Unnamed: 0,Biology,Mathematics
32473,42,79
32474,75,42
32474,50,79
32474,23,72
32475,25,52


In [27]:
prathamesh_left.join(prathamesh_right)

Unnamed: 0,Physics,Chemistry,Biology,Mathematics
32473,30,71,42.0,79.0
32473,55,52,42.0,79.0
32473,71,80,42.0,79.0
32473,21,28,42.0,79.0
32477,57,42,,


In [28]:
prathamesh_right.join(prathamesh_left)

Unnamed: 0,Biology,Mathematics,Physics,Chemistry
32473,42,79,30.0,71.0
32473,42,79,55.0,52.0
32473,42,79,71.0,80.0
32473,42,79,21.0,28.0
32474,75,42,,
32474,50,79,,
32474,23,72,,
32475,25,52,,


In [29]:
prathamesh_left.join(prathamesh_right,how='outer')

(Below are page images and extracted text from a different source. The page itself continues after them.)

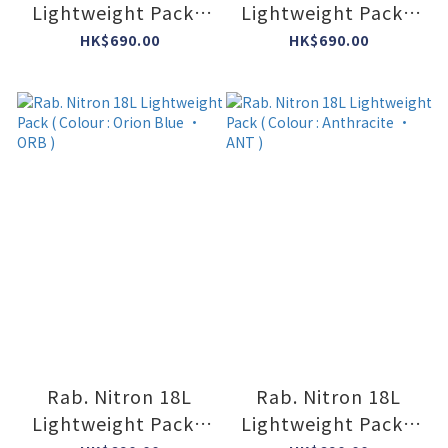
Lightweight Pack (
Lightweight Pack (
Colour : Dark
Colour : Mulberry •
HK$690.00
HK$690.00
Pewter/Anthracite
MUL )
• DPA )
Rab. Nitron 18L
Rab. Nitron 18L
Lightweight Pack (
Lightweight Pack (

Unnamed: 0,Physics,Chemistry,Biology,Mathematics
32473,30.0,71.0,42.0,79.0
32473,55.0,52.0,42.0,79.0
32473,71.0,80.0,42.0,79.0
32473,21.0,28.0,42.0,79.0
32474,,,75.0,42.0
32474,,,50.0,79.0
32474,,,23.0,72.0
32475,,,25.0,52.0
32477,57.0,42.0,,


## Conclusion:
I have learned how to use pandas to merge, join, and concatenate data.